Directions for this task: In the lines below, look for "SAVE". Copy each line where it appears.

====== Given entries

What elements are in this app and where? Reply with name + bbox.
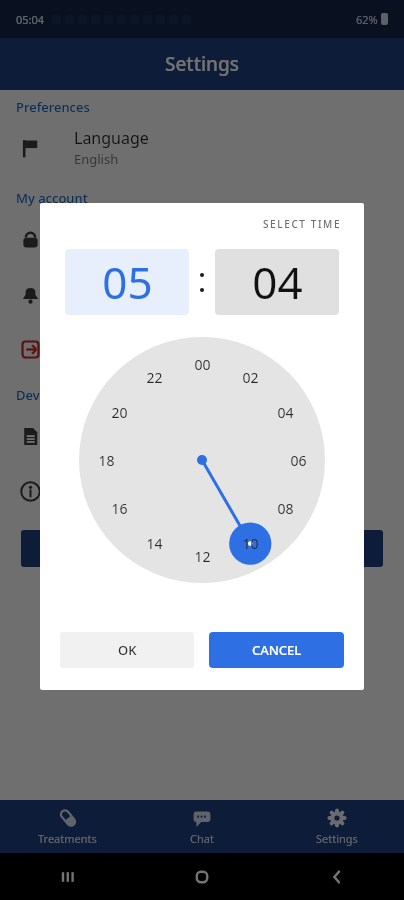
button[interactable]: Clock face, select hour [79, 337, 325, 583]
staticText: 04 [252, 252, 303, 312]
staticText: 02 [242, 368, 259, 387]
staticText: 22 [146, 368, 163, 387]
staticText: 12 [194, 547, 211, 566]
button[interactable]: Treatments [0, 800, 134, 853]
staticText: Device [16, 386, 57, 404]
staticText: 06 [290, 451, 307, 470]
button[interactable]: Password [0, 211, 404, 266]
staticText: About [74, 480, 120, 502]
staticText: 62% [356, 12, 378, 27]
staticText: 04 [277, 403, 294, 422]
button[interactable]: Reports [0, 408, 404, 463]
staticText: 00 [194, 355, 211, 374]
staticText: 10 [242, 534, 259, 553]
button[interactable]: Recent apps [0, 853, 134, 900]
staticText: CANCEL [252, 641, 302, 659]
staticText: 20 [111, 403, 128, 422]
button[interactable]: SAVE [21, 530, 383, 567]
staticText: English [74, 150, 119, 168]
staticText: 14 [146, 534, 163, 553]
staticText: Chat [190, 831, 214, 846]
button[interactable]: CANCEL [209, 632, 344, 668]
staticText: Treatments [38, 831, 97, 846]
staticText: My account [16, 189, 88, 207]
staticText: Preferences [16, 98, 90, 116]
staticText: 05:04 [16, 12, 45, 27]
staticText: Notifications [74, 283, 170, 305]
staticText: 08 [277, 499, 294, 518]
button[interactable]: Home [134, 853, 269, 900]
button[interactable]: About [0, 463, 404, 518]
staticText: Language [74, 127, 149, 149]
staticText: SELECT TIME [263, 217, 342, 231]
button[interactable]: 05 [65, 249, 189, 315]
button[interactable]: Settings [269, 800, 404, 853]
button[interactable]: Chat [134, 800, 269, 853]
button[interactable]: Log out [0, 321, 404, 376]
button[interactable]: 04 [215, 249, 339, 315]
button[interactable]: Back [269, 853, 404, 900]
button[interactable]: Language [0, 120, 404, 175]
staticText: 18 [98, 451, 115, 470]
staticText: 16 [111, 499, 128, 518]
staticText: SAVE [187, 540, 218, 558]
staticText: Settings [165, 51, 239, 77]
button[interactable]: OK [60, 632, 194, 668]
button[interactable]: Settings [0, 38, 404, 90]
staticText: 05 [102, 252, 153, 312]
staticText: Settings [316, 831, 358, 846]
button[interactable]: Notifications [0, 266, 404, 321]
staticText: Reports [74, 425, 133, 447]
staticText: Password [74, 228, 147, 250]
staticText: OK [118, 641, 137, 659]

============

Solution:
button[interactable]: SAVE [21, 530, 383, 567]
staticText: SAVE [187, 540, 218, 558]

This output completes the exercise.